Well done :no1: :notworthy:

I guess you have heard of them before ?.

Saw this in Busch Gardens, absolutely amazing. We got to get up close to it and talk to keeper.
No chance of getting one though :sad::sad:.

Best Wishes


----------



## Pouchie (Feb 9, 2008)

kodakira said:


> Well done :no1: :notworthy:
> 
> I guess you have heard of them before ?.
> 
> ...


 
Yup. The Binturong.

I love reading about mongoose species and civets etc.
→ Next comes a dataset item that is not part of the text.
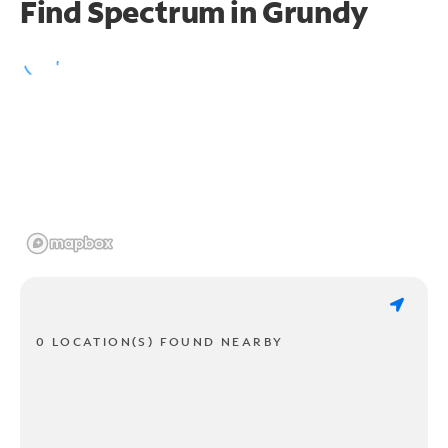
Find Spectrum in Grundy
0 LOCATION(S) FOUND NEARBY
Lucky lucky you for having met one :2thumb:

As for never getting one, we can dream :flrt:


----------



## kodakira (Jul 11, 2008)

Another of my favourite mammals.










Don't think it was too chuffed about me taking the photo though.

Best wishes


----------



## kodakira (Jul 11, 2008)

Don't think it was too chuffed at the next photo either ?.


----------



## Fixx (May 6, 2006)

kodakira said:


> Don't think it was too chuffed about me taking the photo though.
> 
> Best wishes


"It"? No wonder she wasn't to chuffed :whistling2:


----------



## Pouchie (Feb 9, 2008)

:lol2:neil

women do not like to be called 'it'...

you run the risk of being 'lobbed the V's'


----------



## kodakira (Jul 11, 2008)

Actually Fixx, I knew it was a female, then thought about my own great physique and thought it may have man boobs.:lol2:.

How are you, hope you are doing well.

Best wishes.


----------



## Ratatouille (Sep 5, 2008)

This is my dream mammal - a black Emin.

Pouchie is on the case as we speak :lol2:


----------



## Pouchie (Feb 9, 2008)

Ratatouille said:


> This is my dream mammal - a black Emin.
> 
> Pouchie is on the case as we speak :lol2:


 
:lol2: I'm just searching for my paintbrush ...


----------



## brittone05 (Sep 29, 2006)

Aye Aye all, the way for me  They are so ugly they are beyond cute


----------



## Ratatouille (Sep 5, 2008)

Pouchie said:


> :lol2: I'm just searching for my paintbrush ...


:lol2::rotfl::lolsign:


----------



## snakelover (Dec 17, 2006)

Tiger
Grizzly

minds gone blank.....

cant think....


----------



## denny2 (Jul 27, 2008)

*super safe*

if money were no object , ide have a siberian tiger or two , they would live in a huge compound with a massive den to sleep in and under the den would be my safe to keep my money in , coz the banks now only secure 500 thousand of your cash when kept with them so if they go bust you lose your dosh........so it would be kitty and barclay looking after the cash.


----------



## Pouchie (Feb 9, 2008)

denny2 said:


> if money were no object , ide have a siberian tiger or two , they would live in a huge compound with a massive den to sleep in and under the den would be my safe to keep my money in , coz the banks now only secure 500 thousand of your cash when kept with them so if they go bust you lose your dosh........so it would be kitty and barclay looking after the cash.


:lol2: thats so funny. 
except... if you had £500,000 to worry about, money probably _is _no object . you could buy two tigers and do a fab enclosure with that sort of wonga


----------



## adamntitch (Jun 17, 2007)

mine would have to be an

okapi

or african elephants


----------



## Rain (Oct 9, 2007)

A Timberwolf every time. 
I mean, look at them! how could anyone NOT want one?


----------



## Declan123 (Dec 29, 2007)

Dream mammal?


A girlfriend ? 

: victory:


----------



## JPReptiles (Dec 2, 2007)

Declan123 said:


> Dream mammal?
> 
> 
> A girlfriend ?
> ...


:lol2: Thats a good one.

John


----------



## Sarah-Jayne (Jul 4, 2007)

My dream mammal would be a dolphin  

Need to win the lottery alot of times 1st haha


----------



## Alex27 (Jul 26, 2008)

theres a few white tiger, snow leopard, cheetah, jaguar or black panther, polar bear n probably a liger (coz theyre huge)


----------